I've had a few of these little miracles occur in my life (thanks, Jeremy Roenick; thanks, Tom Petty cover band)... these "ZuZu's petals" moments. Maybe this is another one.

Monday, February 27, 2012

Day 284: A New Hope

(Winks for you Star Wars fans...)

So, a really good opening fell out of the sky here Saturday, and the package with my credentials is already with the right people.

This one is unexpected, but it would be a strong, strong fit. Obviously one's need to have a job causes a certain amount of flexibility... you might take something that's a little less than ideal simply out of desperation. That's not the case here. This is a position that contributes something excellent to the world. And that's something that outweighs any sort of other incentive, really.

I'd like to do something good. Newspapers were good because they used to be the Fourth Estate. Not so much now.

PR was a high-paying fun job, but at the end of the day, you weren't adding a lot to the world karmically. I loved the job but it wasn't exactly solving problems.

This one is a prize. I'm going to be hopeful.

Thursday, February 23, 2012

Day 280: Beauty

There's more than you realize. Even when you think it's very dark. Darkness can be beautiful. Penn is black as coal and at night I can hardly see him outside. Still beautiful.

Some people believe the world is only a few thousand years old. Science says it's more than 4.5 billion years old. Since only a very few of us even live 100 years, the age of the earth doesn't matter as much... our time is incredibly short.

Do me a favor. Hell, do yourself a favor. Even if you only do this for five minutes, it will help: breathe in the life and the beauty around you. Listen to some inspiring music. Look at the sky.
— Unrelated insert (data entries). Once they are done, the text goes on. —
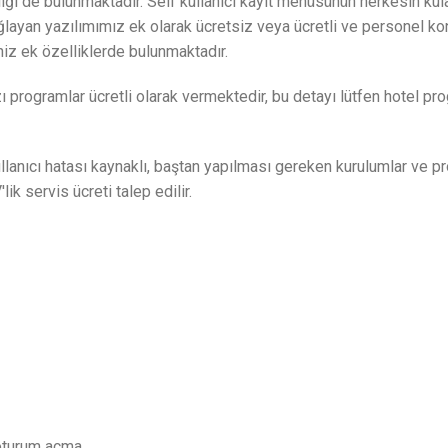
lliği de bulunmaktadır. Self kullanıcı kayıt menüsünün herkesin k
ğlayan yazılımımız ek olarak ücretsiz veya ücretli ve personel ko
niz ek özelliklerde bulunmaktadır.
zı programlar ücretli olarak vermektedir, bu detayı lütfen hotel pr
 Kullanıcı hatası kaynaklı, baştan yapılması gereken kurulumlar ve 
ik servis ücreti talep edilir.
oturum açma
Look at the trees, their bark, their leaves perhaps beginning to hint at budding... watch them sway in the wind. See the perfect nature in an animal or any other living thing. See the perfect nature in a stone... it was alive once.

Give your mind a rest from thinking about bills, plans, politics, errands, tasks, sports, drama... these precious seconds are racing by. Will it give you perspective and peace to enjoy this small part of your history? Notice the things in your world that will be here in some way long after you are gone.

Last year I was in Muir Woods. The redwoods there are centuries old. They have seen more than we can imagine. It was an honor to be in their presence. Their silence was important to consider.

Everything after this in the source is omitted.